* WORK INSTRUCTIONS: Every line that holds the word "right" needs to be copied from the data below.

* DATA FOR THE TASK:

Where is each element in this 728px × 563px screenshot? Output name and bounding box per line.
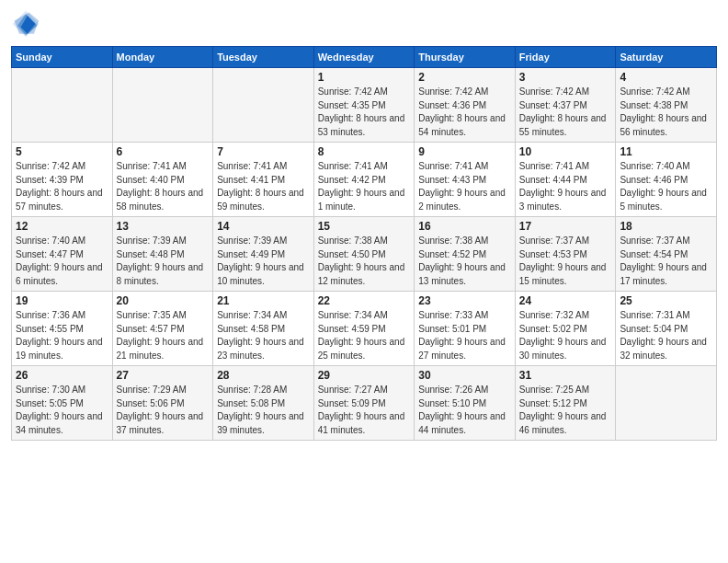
day-number: 12: [16, 220, 108, 233]
day-number: 10: [519, 145, 612, 158]
day-info: Sunrise: 7:32 AM Sunset: 5:02 PM Dayligh…: [519, 309, 612, 362]
day-number: 11: [620, 145, 712, 158]
weekday-header-friday: Friday: [515, 47, 616, 68]
day-info: Sunrise: 7:31 AM Sunset: 5:04 PM Dayligh…: [620, 309, 712, 362]
weekday-header-monday: Monday: [112, 47, 213, 68]
day-number: 19: [16, 294, 108, 307]
day-number: 23: [418, 294, 511, 307]
calendar-cell: 14Sunrise: 7:39 AM Sunset: 4:49 PM Dayli…: [213, 217, 314, 292]
calendar-cell: 8Sunrise: 7:41 AM Sunset: 4:42 PM Daylig…: [313, 143, 415, 217]
calendar-cell: 27Sunrise: 7:29 AM Sunset: 5:06 PM Dayli…: [112, 366, 213, 441]
weekday-header-wednesday: Wednesday: [313, 47, 415, 68]
calendar-cell: 2Sunrise: 7:42 AM Sunset: 4:36 PM Daylig…: [415, 68, 516, 143]
calendar-cell: 3Sunrise: 7:42 AM Sunset: 4:37 PM Daylig…: [515, 68, 616, 143]
calendar-body: 1Sunrise: 7:42 AM Sunset: 4:35 PM Daylig…: [12, 68, 717, 441]
day-number: 26: [16, 369, 108, 382]
day-info: Sunrise: 7:41 AM Sunset: 4:41 PM Dayligh…: [217, 160, 310, 213]
day-number: 28: [217, 369, 310, 382]
calendar-cell: 30Sunrise: 7:26 AM Sunset: 5:10 PM Dayli…: [415, 366, 516, 441]
logo-icon: [11, 9, 40, 39]
day-info: Sunrise: 7:37 AM Sunset: 4:53 PM Dayligh…: [519, 235, 612, 288]
day-number: 30: [418, 369, 511, 382]
day-info: Sunrise: 7:37 AM Sunset: 4:54 PM Dayligh…: [620, 235, 712, 288]
day-info: Sunrise: 7:33 AM Sunset: 5:01 PM Dayligh…: [418, 309, 511, 362]
weekday-header-tuesday: Tuesday: [213, 47, 314, 68]
day-number: 8: [318, 145, 411, 158]
day-info: Sunrise: 7:30 AM Sunset: 5:05 PM Dayligh…: [16, 384, 108, 437]
calendar-cell: [616, 366, 717, 441]
calendar-cell: [112, 68, 213, 143]
weekday-header-thursday: Thursday: [415, 47, 516, 68]
day-info: Sunrise: 7:28 AM Sunset: 5:08 PM Dayligh…: [217, 384, 310, 437]
day-info: Sunrise: 7:41 AM Sunset: 4:44 PM Dayligh…: [519, 160, 612, 213]
day-info: Sunrise: 7:42 AM Sunset: 4:35 PM Dayligh…: [318, 86, 411, 139]
calendar-cell: 19Sunrise: 7:36 AM Sunset: 4:55 PM Dayli…: [12, 292, 113, 366]
day-number: 9: [418, 145, 511, 158]
page-container: SundayMondayTuesdayWednesdayThursdayFrid…: [0, 0, 728, 448]
calendar-week-row: 19Sunrise: 7:36 AM Sunset: 4:55 PM Dayli…: [12, 292, 717, 366]
calendar-cell: 10Sunrise: 7:41 AM Sunset: 4:44 PM Dayli…: [515, 143, 616, 217]
day-number: 25: [620, 294, 712, 307]
calendar-cell: 16Sunrise: 7:38 AM Sunset: 4:52 PM Dayli…: [415, 217, 516, 292]
calendar-cell: 22Sunrise: 7:34 AM Sunset: 4:59 PM Dayli…: [313, 292, 415, 366]
calendar-cell: 1Sunrise: 7:42 AM Sunset: 4:35 PM Daylig…: [313, 68, 415, 143]
day-number: 31: [519, 369, 612, 382]
calendar-cell: 21Sunrise: 7:34 AM Sunset: 4:58 PM Dayli…: [213, 292, 314, 366]
day-info: Sunrise: 7:36 AM Sunset: 4:55 PM Dayligh…: [16, 309, 108, 362]
day-info: Sunrise: 7:34 AM Sunset: 4:59 PM Dayligh…: [318, 309, 411, 362]
day-info: Sunrise: 7:35 AM Sunset: 4:57 PM Dayligh…: [117, 309, 210, 362]
weekday-header-row: SundayMondayTuesdayWednesdayThursdayFrid…: [12, 47, 717, 68]
calendar-cell: 18Sunrise: 7:37 AM Sunset: 4:54 PM Dayli…: [616, 217, 717, 292]
calendar-week-row: 5Sunrise: 7:42 AM Sunset: 4:39 PM Daylig…: [12, 143, 717, 217]
calendar-cell: 20Sunrise: 7:35 AM Sunset: 4:57 PM Dayli…: [112, 292, 213, 366]
day-info: Sunrise: 7:25 AM Sunset: 5:12 PM Dayligh…: [519, 384, 612, 437]
calendar-cell: 12Sunrise: 7:40 AM Sunset: 4:47 PM Dayli…: [12, 217, 113, 292]
day-info: Sunrise: 7:39 AM Sunset: 4:48 PM Dayligh…: [117, 235, 210, 288]
day-number: 21: [217, 294, 310, 307]
day-number: 27: [117, 369, 210, 382]
calendar-cell: 26Sunrise: 7:30 AM Sunset: 5:05 PM Dayli…: [12, 366, 113, 441]
day-number: 7: [217, 145, 310, 158]
calendar-cell: 25Sunrise: 7:31 AM Sunset: 5:04 PM Dayli…: [616, 292, 717, 366]
day-info: Sunrise: 7:41 AM Sunset: 4:40 PM Dayligh…: [117, 160, 210, 213]
calendar-header: SundayMondayTuesdayWednesdayThursdayFrid…: [12, 47, 717, 68]
day-number: 1: [318, 71, 411, 84]
day-info: Sunrise: 7:34 AM Sunset: 4:58 PM Dayligh…: [217, 309, 310, 362]
calendar-week-row: 1Sunrise: 7:42 AM Sunset: 4:35 PM Daylig…: [12, 68, 717, 143]
day-number: 4: [620, 71, 712, 84]
page-header: [11, 9, 717, 39]
day-number: 20: [117, 294, 210, 307]
calendar-cell: 17Sunrise: 7:37 AM Sunset: 4:53 PM Dayli…: [515, 217, 616, 292]
weekday-header-saturday: Saturday: [616, 47, 717, 68]
day-info: Sunrise: 7:27 AM Sunset: 5:09 PM Dayligh…: [318, 384, 411, 437]
calendar-cell: [213, 68, 314, 143]
calendar-cell: 7Sunrise: 7:41 AM Sunset: 4:41 PM Daylig…: [213, 143, 314, 217]
calendar-cell: 28Sunrise: 7:28 AM Sunset: 5:08 PM Dayli…: [213, 366, 314, 441]
day-number: 13: [117, 220, 210, 233]
day-info: Sunrise: 7:41 AM Sunset: 4:42 PM Dayligh…: [318, 160, 411, 213]
calendar-cell: 11Sunrise: 7:40 AM Sunset: 4:46 PM Dayli…: [616, 143, 717, 217]
day-number: 2: [418, 71, 511, 84]
day-number: 15: [318, 220, 411, 233]
calendar-cell: [12, 68, 113, 143]
day-info: Sunrise: 7:42 AM Sunset: 4:37 PM Dayligh…: [519, 86, 612, 139]
calendar-table: SundayMondayTuesdayWednesdayThursdayFrid…: [11, 46, 717, 441]
day-number: 18: [620, 220, 712, 233]
calendar-cell: 24Sunrise: 7:32 AM Sunset: 5:02 PM Dayli…: [515, 292, 616, 366]
day-number: 3: [519, 71, 612, 84]
day-number: 6: [117, 145, 210, 158]
calendar-week-row: 12Sunrise: 7:40 AM Sunset: 4:47 PM Dayli…: [12, 217, 717, 292]
day-info: Sunrise: 7:40 AM Sunset: 4:46 PM Dayligh…: [620, 160, 712, 213]
day-info: Sunrise: 7:38 AM Sunset: 4:50 PM Dayligh…: [318, 235, 411, 288]
calendar-cell: 6Sunrise: 7:41 AM Sunset: 4:40 PM Daylig…: [112, 143, 213, 217]
day-number: 24: [519, 294, 612, 307]
calendar-week-row: 26Sunrise: 7:30 AM Sunset: 5:05 PM Dayli…: [12, 366, 717, 441]
day-number: 29: [318, 369, 411, 382]
calendar-cell: 31Sunrise: 7:25 AM Sunset: 5:12 PM Dayli…: [515, 366, 616, 441]
day-number: 5: [16, 145, 108, 158]
day-number: 14: [217, 220, 310, 233]
day-info: Sunrise: 7:41 AM Sunset: 4:43 PM Dayligh…: [418, 160, 511, 213]
calendar-cell: 4Sunrise: 7:42 AM Sunset: 4:38 PM Daylig…: [616, 68, 717, 143]
day-info: Sunrise: 7:26 AM Sunset: 5:10 PM Dayligh…: [418, 384, 511, 437]
logo: [11, 9, 44, 39]
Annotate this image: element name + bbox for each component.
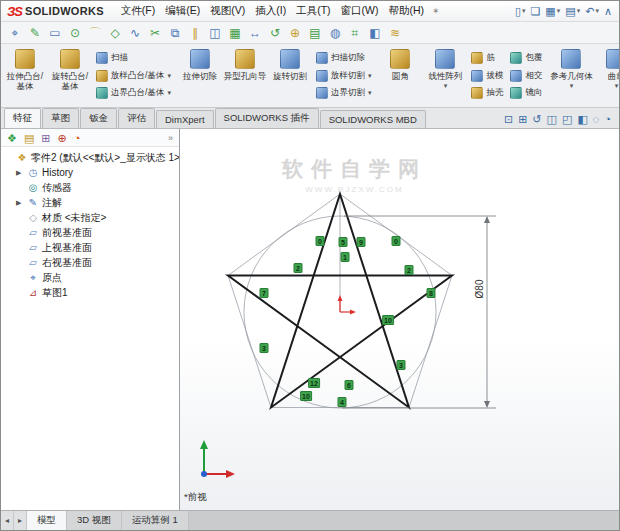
property-manager-tab[interactable]: ▤: [24, 130, 34, 146]
ribbon-boundary-boss-button[interactable]: 边界凸台/基体: [96, 85, 171, 101]
sketch-point-badge[interactable]: 3: [260, 343, 269, 353]
ribbon-revolved-cut-button[interactable]: 旋转切割: [268, 46, 312, 105]
section-view-icon[interactable]: ◫: [547, 113, 557, 125]
zoom-fit-icon[interactable]: ⊡: [504, 113, 513, 125]
new-document-button[interactable]: ▯: [515, 5, 526, 18]
rotate-entities-icon[interactable]: ↺: [266, 24, 284, 42]
menu-file[interactable]: 文件(F): [116, 2, 160, 20]
tab-dimxpert[interactable]: DimXpert: [156, 110, 214, 128]
offset-entities-icon[interactable]: ∥: [186, 24, 204, 42]
rectangle-tool-icon[interactable]: ▭: [46, 24, 64, 42]
tab-scroll-left-icon[interactable]: ◂: [1, 511, 14, 530]
ribbon-boundary-cut-button[interactable]: 边界切割: [316, 85, 372, 101]
sketch-point-badge[interactable]: 9: [357, 237, 366, 247]
ribbon-shell-button[interactable]: 抽壳: [471, 85, 503, 101]
hide-show-items-icon[interactable]: ◌: [593, 113, 600, 125]
undo-button[interactable]: ↶: [585, 5, 599, 18]
display-style-icon[interactable]: ◧: [577, 113, 587, 125]
sketch-point-badge[interactable]: 8: [427, 288, 436, 298]
appearance-icon[interactable]: ◔: [604, 113, 611, 125]
spline-tool-icon[interactable]: ∿: [126, 24, 144, 42]
tab-model[interactable]: 模型: [27, 511, 67, 530]
shaded-view-icon[interactable]: ◍: [326, 24, 344, 42]
zoom-area-icon[interactable]: ⊞: [518, 113, 527, 125]
arc-tool-icon[interactable]: ⌒: [86, 24, 104, 42]
sketch-point-badge[interactable]: 1: [341, 252, 350, 262]
print-button[interactable]: ▤: [565, 5, 580, 18]
tree-item-part-root[interactable]: ❖ 零件2 (默认<<默认>_显示状态 1>): [1, 150, 179, 165]
tab-solidworks-mbd[interactable]: SOLIDWORKS MBD: [320, 110, 426, 128]
measure-icon[interactable]: ≋: [386, 24, 404, 42]
sketch-icon[interactable]: ✎: [26, 24, 44, 42]
configuration-manager-tab[interactable]: ⊞: [41, 130, 50, 146]
ribbon-lofted-boss-button[interactable]: 放样凸台/基体: [96, 68, 171, 84]
ribbon-linear-pattern-button[interactable]: 线性阵列: [423, 46, 467, 105]
move-entities-icon[interactable]: ↔: [246, 24, 264, 42]
tree-item-right-plane[interactable]: ▱ 右视基准面: [1, 255, 179, 270]
collapse-toolbar-button[interactable]: ∧: [604, 5, 612, 18]
tree-item-annotations[interactable]: ✎ 注解: [1, 195, 179, 210]
select-icon[interactable]: ⌖: [6, 24, 24, 42]
ribbon-curves-button[interactable]: 曲线: [594, 46, 619, 105]
feature-manager-tab[interactable]: ❖: [7, 130, 17, 146]
sketch-point-badge[interactable]: 10: [300, 391, 312, 401]
menu-help[interactable]: 帮助(H): [383, 2, 429, 20]
menu-insert[interactable]: 插入(I): [250, 2, 291, 20]
sketch-point-badge[interactable]: 6: [345, 380, 354, 390]
tab-features[interactable]: 特征: [4, 108, 41, 128]
circle-tool-icon[interactable]: ⊙: [66, 24, 84, 42]
tab-sheet-metal[interactable]: 钣金: [80, 108, 117, 128]
sketch-point-badge[interactable]: 2: [294, 263, 303, 273]
tree-item-top-plane[interactable]: ▱ 上视基准面: [1, 240, 179, 255]
display-relations-icon[interactable]: ▤: [306, 24, 324, 42]
smart-dimension-icon[interactable]: ⊕: [286, 24, 304, 42]
previous-view-icon[interactable]: ↺: [532, 113, 541, 125]
sketch-point-badge[interactable]: 0: [392, 236, 401, 246]
sketch-point-badge[interactable]: 2: [405, 265, 414, 275]
tab-solidworks-addins[interactable]: SOLIDWORKS 插件: [215, 108, 319, 128]
save-button[interactable]: ▦: [545, 5, 560, 18]
ribbon-swept-boss-button[interactable]: 扫描: [96, 50, 171, 66]
sketch-point-badge[interactable]: 7: [260, 288, 269, 298]
tab-3d-views[interactable]: 3D 视图: [67, 511, 122, 530]
trim-tool-icon[interactable]: ✂: [146, 24, 164, 42]
tab-motion-study[interactable]: 运动算例 1: [122, 511, 189, 530]
tree-item-origin[interactable]: ⌖ 原点: [1, 270, 179, 285]
ribbon-fillet-button[interactable]: 圆角: [378, 46, 422, 105]
ribbon-swept-cut-button[interactable]: 扫描切除: [316, 50, 372, 66]
menu-window[interactable]: 窗口(W): [336, 2, 384, 20]
sketch-point-badge[interactable]: 4: [338, 397, 347, 407]
graphics-area[interactable]: 软件自学网 WWW.RJZXW.COM Ø80: [180, 129, 619, 510]
ribbon-extruded-cut-button[interactable]: 拉伸切除: [178, 46, 222, 105]
ribbon-lofted-cut-button[interactable]: 放样切割: [316, 68, 372, 84]
section-view-icon[interactable]: ◧: [366, 24, 384, 42]
ribbon-draft-button[interactable]: 拔模: [471, 68, 503, 84]
tree-item-sketch1[interactable]: ⊿ 草图1: [1, 285, 179, 300]
ribbon-hole-wizard-button[interactable]: 异型孔向导: [223, 46, 267, 105]
ribbon-reference-geometry-button[interactable]: 参考几何体: [549, 46, 593, 105]
tree-item-history[interactable]: ◷ History: [1, 165, 179, 180]
menu-edit[interactable]: 编辑(E): [160, 2, 205, 20]
ribbon-mirror-button[interactable]: 镜向: [510, 85, 542, 101]
sketch-point-badge[interactable]: 5: [339, 237, 348, 247]
dimxpert-manager-tab[interactable]: ⊕: [58, 130, 67, 146]
tab-scroll-right-icon[interactable]: ▸: [14, 511, 27, 530]
linear-sketch-pattern-icon[interactable]: ▦: [226, 24, 244, 42]
ribbon-revolved-boss-button[interactable]: 旋转凸台/基体: [48, 46, 92, 105]
tree-item-sensors[interactable]: ◎ 传感器: [1, 180, 179, 195]
convert-entities-icon[interactable]: ⧉: [166, 24, 184, 42]
expand-caret-icon[interactable]: [16, 199, 24, 207]
ribbon-extruded-boss-button[interactable]: 拉伸凸台/基体: [3, 46, 47, 105]
menu-view[interactable]: 视图(V): [205, 2, 250, 20]
polygon-tool-icon[interactable]: ◇: [106, 24, 124, 42]
expand-caret-icon[interactable]: [16, 169, 24, 177]
ribbon-intersect-button[interactable]: 相交: [510, 68, 542, 84]
mirror-entities-icon[interactable]: ◫: [206, 24, 224, 42]
sketch-point-badge[interactable]: 3: [397, 360, 406, 370]
ribbon-wrap-button[interactable]: 包覆: [510, 50, 542, 66]
tree-item-front-plane[interactable]: ▱ 前视基准面: [1, 225, 179, 240]
view-orientation-icon[interactable]: ◰: [562, 113, 572, 125]
grid-icon[interactable]: ⌗: [346, 24, 364, 42]
sketch-point-badge[interactable]: 12: [308, 378, 320, 388]
tab-sketch[interactable]: 草图: [42, 108, 79, 128]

* SOLUTION TO THE EXERCISE:
tree-item-right-plane[interactable]: ▱ 右视基准面: [1, 255, 179, 270]
tab-scroll-right-icon[interactable]: ▸: [14, 511, 27, 530]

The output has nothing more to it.